[Stored data]
--------------------

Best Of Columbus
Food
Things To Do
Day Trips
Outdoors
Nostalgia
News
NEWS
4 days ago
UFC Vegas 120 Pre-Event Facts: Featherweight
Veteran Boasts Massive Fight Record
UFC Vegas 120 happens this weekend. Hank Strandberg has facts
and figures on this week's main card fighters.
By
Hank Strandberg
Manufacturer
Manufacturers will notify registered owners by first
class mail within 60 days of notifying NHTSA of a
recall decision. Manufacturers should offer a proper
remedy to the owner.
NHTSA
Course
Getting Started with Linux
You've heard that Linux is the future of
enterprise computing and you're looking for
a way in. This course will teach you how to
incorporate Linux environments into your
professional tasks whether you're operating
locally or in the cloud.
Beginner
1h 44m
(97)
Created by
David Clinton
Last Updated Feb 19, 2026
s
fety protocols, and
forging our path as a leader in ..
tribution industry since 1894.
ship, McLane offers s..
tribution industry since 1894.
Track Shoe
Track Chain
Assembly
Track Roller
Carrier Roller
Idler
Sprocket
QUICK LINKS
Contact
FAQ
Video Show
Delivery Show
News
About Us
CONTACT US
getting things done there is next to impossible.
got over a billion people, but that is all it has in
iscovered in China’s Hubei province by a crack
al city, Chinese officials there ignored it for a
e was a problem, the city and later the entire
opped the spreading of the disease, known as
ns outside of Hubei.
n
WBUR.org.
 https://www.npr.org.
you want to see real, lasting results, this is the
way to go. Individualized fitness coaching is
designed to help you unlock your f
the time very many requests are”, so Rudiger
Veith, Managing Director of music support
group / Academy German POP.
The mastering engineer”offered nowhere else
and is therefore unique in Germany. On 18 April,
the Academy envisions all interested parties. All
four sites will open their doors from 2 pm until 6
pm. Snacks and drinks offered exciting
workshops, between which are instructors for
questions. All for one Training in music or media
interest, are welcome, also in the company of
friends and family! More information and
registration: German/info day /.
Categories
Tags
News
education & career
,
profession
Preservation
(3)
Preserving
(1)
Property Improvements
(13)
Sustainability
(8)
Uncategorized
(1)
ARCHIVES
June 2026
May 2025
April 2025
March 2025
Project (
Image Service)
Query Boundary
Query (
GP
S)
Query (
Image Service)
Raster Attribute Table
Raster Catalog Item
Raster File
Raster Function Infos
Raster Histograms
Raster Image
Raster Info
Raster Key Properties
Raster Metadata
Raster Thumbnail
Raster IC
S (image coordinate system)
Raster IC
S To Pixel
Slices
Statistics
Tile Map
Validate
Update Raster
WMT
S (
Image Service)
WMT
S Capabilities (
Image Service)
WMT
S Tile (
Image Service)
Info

--------------------

• Task goal: The records above should be duplicated in full, exactly as given.

• Output for this task:
Best Of Columbus
Food
Things To Do
Day Trips
Outdoors
Nostalgia
News
NEWS
4 days ago
UFC Vegas 120 Pre-Event Facts: Featherweight
Veteran Boasts Massive Fight Record
UFC Vegas 120 happens this weekend. Hank Strandberg has facts
and figures on this week's main card fighters.
By
Hank Strandberg
Manufacturer
Manufacturers will notify registered owners by first
class mail within 60 days of notifying NHTSA of a
recall decision. Manufacturers should offer a proper
remedy to the owner.
NHTSA
Course
Getting Started with Linux
You've heard that Linux is the future of
enterprise computing and you're looking for
a way in. This course will teach you how to
incorporate Linux environments into your
professional tasks whether you're operating
locally or in the cloud.
Beginner
1h 44m
(97)
Created by
David Clinton
Last Updated Feb 19, 2026
s
fety protocols, and
forging our path as a leader in ..
tribution industry since 1894.
ship, McLane offers s..
tribution industry since 1894.
Track Shoe
Track Chain
Assembly
Track Roller
Carrier Roller
Idler
Sprocket
QUICK LINKS
Contact
FAQ
Video Show
Delivery Show
News
About Us
CONTACT US
getting things done there is next to impossible.
got over a billion people, but that is all it has in
iscovered in China’s Hubei province by a crack
al city, Chinese officials there ignored it for a
e was a problem, the city and later the entire
opped the spreading of the disease, known as
ns outside of Hubei.
n
WBUR.org.
 https://www.npr.org.
you want to see real, lasting results, this is the
way to go. Individualized fitness coaching is
designed to help you unlock your f
the time very many requests are”, so Rudiger
Veith, Managing Director of music support
group / Academy German POP.
The mastering engineer”offered nowhere else
and is therefore unique in Germany. On 18 April,
the Academy envisions all interested parties. All
four sites will open their doors from 2 pm until 6
pm. Snacks and drinks offered exciting
workshops, between which are instructors for
questions. All for one Training in music or media
interest, are welcome, also in the company of
friends and family! More information and
registration: German/info day /.
Categories
Tags
News
education & career
,
profession
Preservation
(3)
Preserving
(1)
Property Improvements
(13)
Sustainability
(8)
Uncategorized
(1)
ARCHIVES
June 2026
May 2025
April 2025
March 2025
Project (
Image Service)
Query Boundary
Query (
GP
S)
Query (
Image Service)
Raster Attribute Table
Raster Catalog Item
Raster File
Raster Function Infos
Raster Histograms
Raster Image
Raster Info
Raster Key Properties
Raster Metadata
Raster Thumbnail
Raster IC
S (image coordinate system)
Raster IC
S To Pixel
Slices
Statistics
Tile Map
Validate
Update Raster
WMT
S (
Image Service)
WMT
S Capabilities (
Image Service)
WMT
S Tile (
Image Service)
Info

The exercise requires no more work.